Conchaspis capensis

Scientific classification
- Kingdom: Animalia
- Phylum: Arthropoda
- Class: Insecta
- Order: Hemiptera
- Suborder: Sternorrhyncha
- Family: Conchaspididae
- Genus: Conchaspis
- Species: C. capensis
- Binomial name: Conchaspis capensis (Linnaeus, 1763)
- Synonyms: Coccus capensis Linnaeus, 1763; Conchaspis phylicae Mamet, 1954;

= Conchaspis capensis =

- Genus: Conchaspis
- Species: capensis
- Authority: (Linnaeus, 1763)
- Synonyms: Coccus capensis Linnaeus, 1763, Conchaspis phylicae Mamet, 1954

Species of true bug

Conchaspis capensis is a species of scale insect from South Africa found on Metalasia muricata and Phylica species. It was originally described by Carl Linnaeus in his 1763 work Centuria Insectorum.

==Description==
A number of characteristics differentiate Conchaspis capensis from other scale insects. The animals normally have three segments to the antennae, although there may be as many as five. The multilocular pores (the pores through which scale insects secrete the waxy scale) are found on segments 3 to 5 of the abdomen and sometimes on the sixth segment as well, but not the thorax; they are often arranged in clusters of 2–3 pores. The head and thorax are expanded on either side. There is also considerable reduction in the legs, with various segments being fused together.

==Distribution==
Conchaspis capensis is only known to occur in South Africa.

==Host plants==
C. capensis has been found on a range of host plants, belonging to two families.
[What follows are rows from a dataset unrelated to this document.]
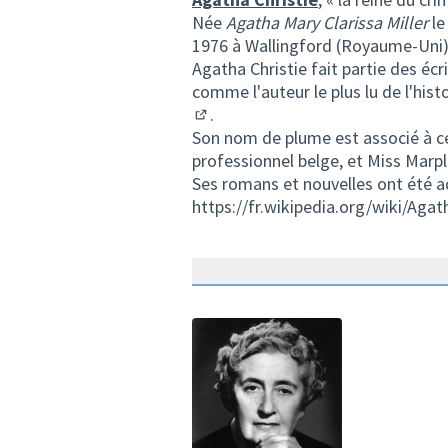
Née
Agatha Mary Clarissa Miller
le
1976 à Wallingford (Royaume-Uni
Agatha Christie fait partie des éc
comme l'auteur le plus lu de l'hist
.
(Lien externe)
Son nom de plume est associé à ce
professionnel belge, et
Miss Marpl
Ses romans et nouvelles ont été ad
https://fr.wikipedia.org/wiki/Agat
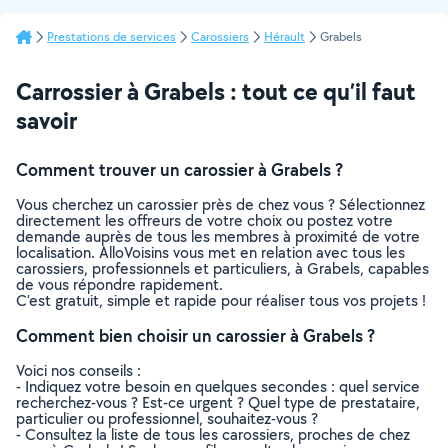
Prestations de services
Carossiers
Hérault
Grabels
Carrossier à Grabels : tout ce qu’il faut
savoir
Comment trouver un carossier à Grabels ?
Vous cherchez un carossier près de chez vous ? Sélectionnez
directement les offreurs de votre choix ou postez votre
demande auprès de tous les membres à proximité de votre
localisation. AlloVoisins vous met en relation avec tous les
carossiers, professionnels et particuliers, à Grabels, capables
de vous répondre rapidement.
C’est gratuit, simple et rapide pour réaliser tous vos projets !
Comment bien choisir un carossier à Grabels ?
Voici nos conseils :
- Indiquez votre besoin en quelques secondes : quel service
recherchez-vous ? Est-ce urgent ? Quel type de prestataire,
particulier ou professionnel, souhaitez-vous ?
- Consultez la liste de tous les carossiers, proches de chez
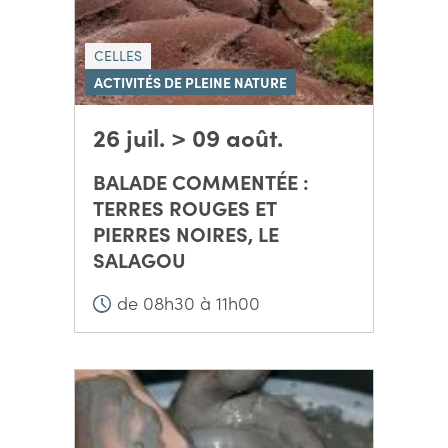
CELLES
ACTIVITÉS DE PLEINE NATURE
26 juil. > 09 août.
BALADE COMMENTÉE :
TERRES ROUGES ET
PIERRES NOIRES, LE
SALAGOU
de 08h30 à 11h00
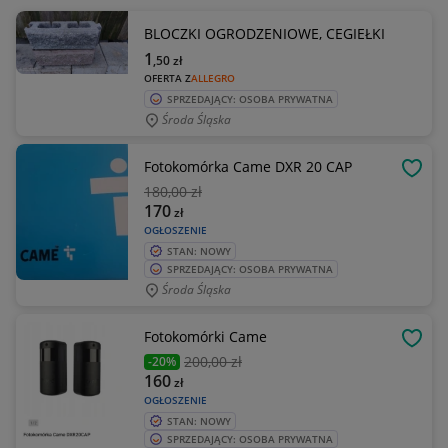
BLOCZKI OGRODZENIOWE, CEGIEŁKI
1
,50
zł
OFERTA Z
ALLEGRO
SPRZEDAJĄCY: OSOBA PRYWATNA
Środa Śląska
Fotokomórka Came DXR 20 CAP
OBSE
180
,00 zł
170
zł
OGŁOSZENIE
STAN: NOWY
SPRZEDAJĄCY: OSOBA PRYWATNA
Środa Śląska
Fotokomórki Came
OBSE
200
,00 zł
-20%
160
zł
OGŁOSZENIE
STAN: NOWY
SPRZEDAJĄCY: OSOBA PRYWATNA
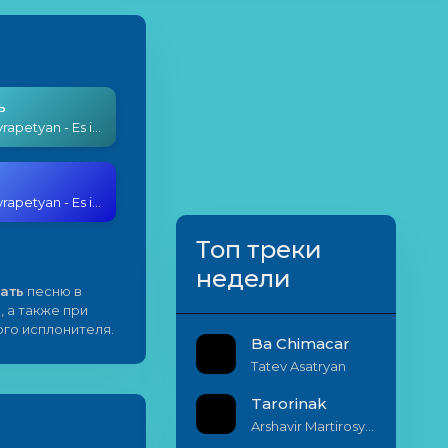
ь
Edgar Hayrapetyan - Es inch es Anum
Edgar Hayrapetyan - Es inch es Anum
Топ треки
недели
ать
песню в
, а также при
ого исплонителя.
Ba Chimacar
Tatev Asatryan
Tarorinak
Arshavir Martirosyan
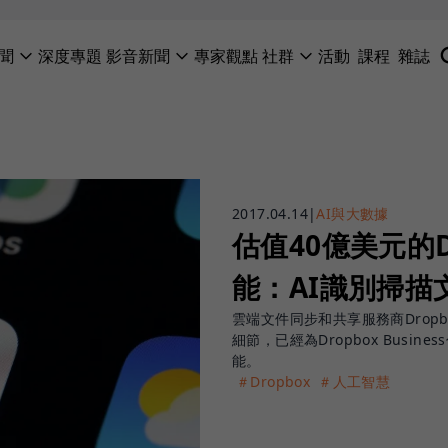
聞
深度專題
影音新聞
專家觀點
社群
活動
課程
雜誌
2017.04.14
|
AI與大數據
估值40億美元的D
能：AI識別掃描
雲端文件同步和共享服務商Drop
細節，已經為Dropbox Busin
能。
＃Dropbox
＃人工智慧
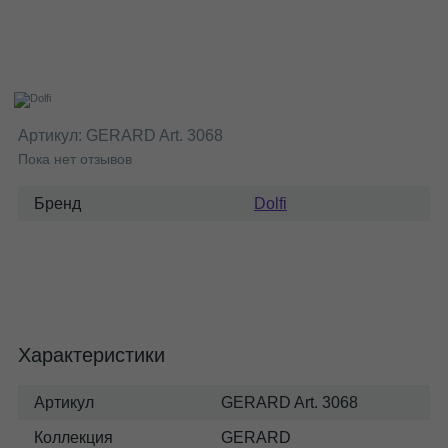
Артикул:
GERARD Art. 3068
Пока нет отзывов
Бренд
Dolfi
Характеристики
Артикул
GERARD Art. 3068
Коллекция
GERARD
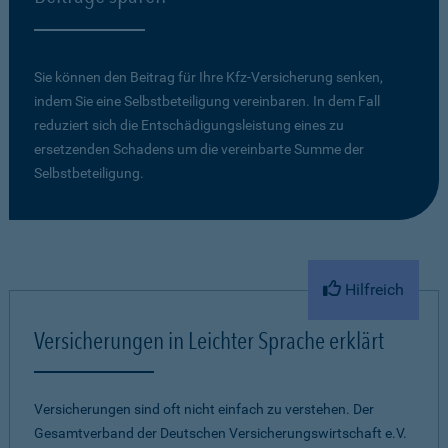
Sie können den Beitrag für Ihre Kfz-Versicherung senken,
indem Sie eine Selbstbeteiligung vereinbaren. In dem Fall
reduziert sich die Entschädigungsleistung eines zu
ersetzenden Schadens um die vereinbarte Summe der
Selbstbeteiligung.
Hilfreich
Versicherungen in Leichter Sprache erklärt
Versicherungen sind oft nicht einfach zu verstehen. Der
Gesamtverband der Deutschen Versicherungswirtschaft e.V.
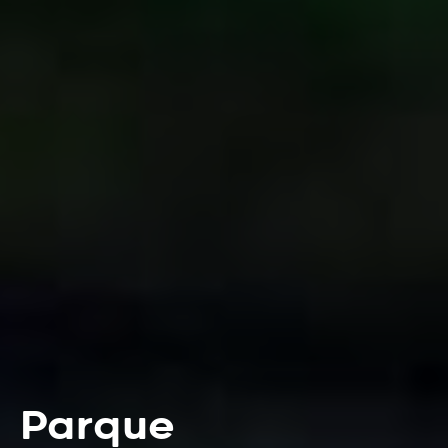
Parque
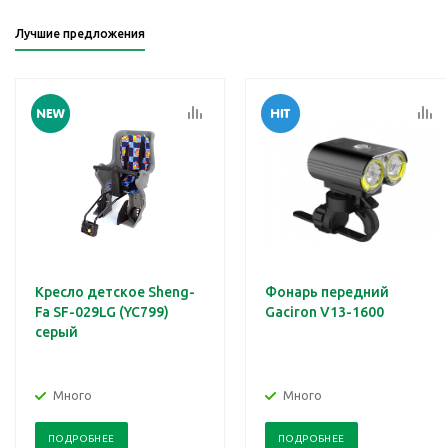
Лучшие предложения
Кресло детское Sheng-
Фонарь передний
Fa SF-029LG (YC799)
Gaciron V13-1600
серый
Много
Много
ПОДРОБНЕЕ
ПОДРОБНЕЕ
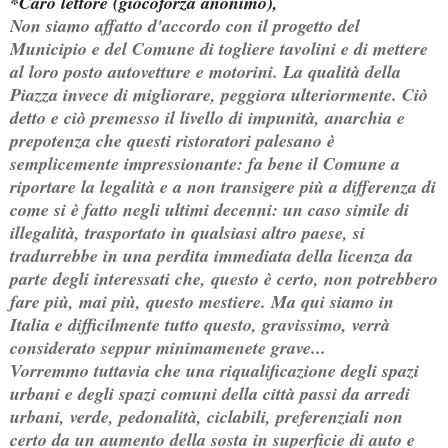
*Caro lettore (giocoforza anonimo),
Non siamo affatto d'accordo con il progetto del
Municipio e del Comune di togliere tavolini e di mettere
al loro posto autovetture e motorini. La qualità della
Piazza invece di migliorare, peggiora ulteriormente. Ciò
detto e ciò premesso il livello di impunità, anarchia e
prepotenza che questi ristoratori palesano è
semplicemente impressionante: fa bene il Comune a
riportare la legalità e a non transigere più a differenza di
come si è fatto negli ultimi decenni: un caso simile di
illegalità, trasportato in qualsiasi altro paese, si
tradurrebbe in una perdita immediata della licenza da
parte degli interessati che, questo è certo, non potrebbero
fare più, mai più, questo mestiere. Ma qui siamo in
Italia e difficilmente tutto questo, gravissimo, verrà
considerato seppur minimamenete grave...
Vorremmo tuttavia che una riqualificazione degli spazi
urbani e degli spazi comuni della città passi da arredi
urbani, verde, pedonalità, ciclabili, preferenziali non
certo da un aumento della sosta in superficie di auto e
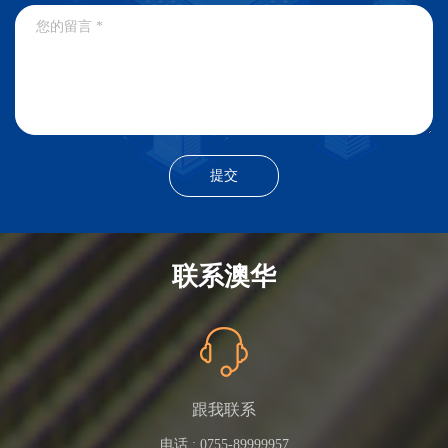
联系澳华
跟我联系
电话 :
0755-89999957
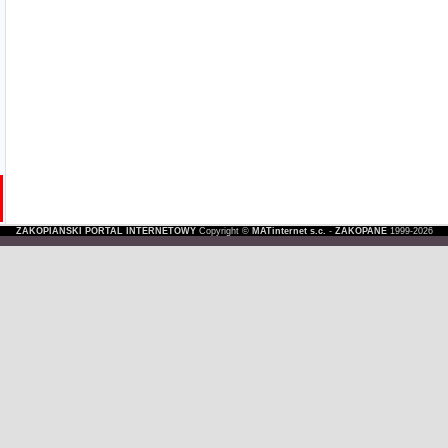
ZAKOPIAŃSKI PORTAL INTERNETOWY
Copyright ©
MATinternet s.c.
-
ZAKOPANE
1999-2026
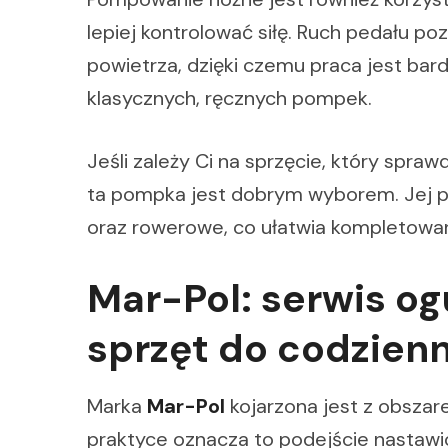
lepiej kontrolować siłę. Ruch pedału po
powietrza, dzięki czemu praca jest bar
klasycznych, ręcznych pompek.
Jeśli zależy Ci na sprzęcie, który spra
ta pompka jest dobrym wyborem. Jej 
oraz rowerowe, co ułatwia kompletowa
Mar-Pol: serwis og
sprzęt do codzien
Marka
Mar-Pol
kojarzona jest z obsza
praktyce oznacza to podejście nastaw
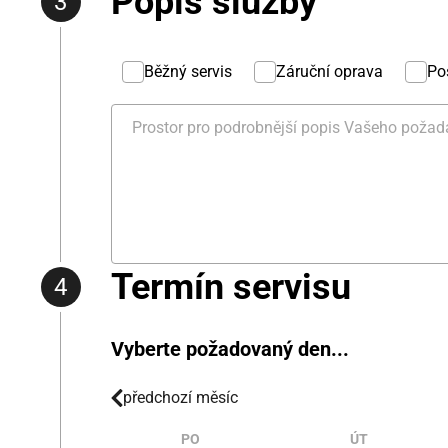
Popis služby
Běžný servis
Záruční oprava
Po
Termín servisu
Vyberte požadovaný den...
předchozí měsíc
PO
ÚT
In the Rhamnaceae, several species of Phylica have acted as hosts, including Phylica axillaris, Phylica capitata, Phylica nervosa and Phylica stipularis, while in the Compositae (=Asteraceae), only Metalasia muricata has been recorded as a host for C. capensis, and this may refer to Metalasia densa, which was not differentiated from Metalasia muricata in Linnaeus' time.

==Taxonomy==
Conchaspis capensis was first described by Carl Linnaeus as Coccus capensis, based on material he had been sent from the Cape of Good Hope by the province's governor, Ryk Tulbagh. It is unclear whether Tulbagh deliberately sent the scale insects, or whether they were merely attached to a plant which Tulbagh sent to Linnaeus.

Linnaeus' description appeared in Centuria Insectorum, a thesis defended by Linnaeus' student Boas Johansson. Conchaspis phylicae, described by Mamet in 1954, is a subjective synonym. C. capensis was moved to the genus Conchaspis by Yair Ben-Dov in 1981. The species has no common name.